Exercise goal: If a line in the entries below includes the string "sounds", copy it out.

[Entries supplied Boundary: Start]

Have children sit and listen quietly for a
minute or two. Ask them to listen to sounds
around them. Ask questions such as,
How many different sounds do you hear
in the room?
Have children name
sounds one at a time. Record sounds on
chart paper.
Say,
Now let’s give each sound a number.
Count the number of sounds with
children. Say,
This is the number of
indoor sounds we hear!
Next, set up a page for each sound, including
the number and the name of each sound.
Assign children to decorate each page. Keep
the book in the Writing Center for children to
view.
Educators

[Entries supplied Boundary: End]
[Entries supplied Boundary: Start]

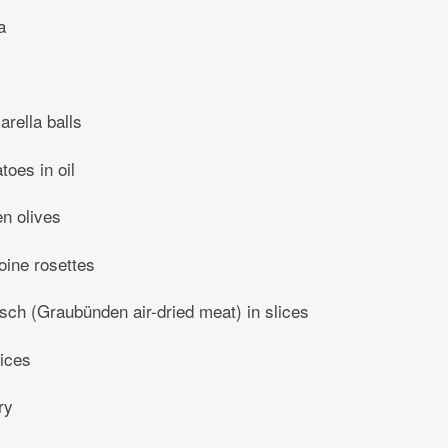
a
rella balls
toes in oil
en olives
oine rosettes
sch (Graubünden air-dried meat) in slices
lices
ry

[Entries supplied Boundary: End]

Response area:
minute or two. Ask them to listen to sounds
How many different sounds do you hear
sounds one at a time. Record sounds on
Count the number of sounds with
indoor sounds we hear!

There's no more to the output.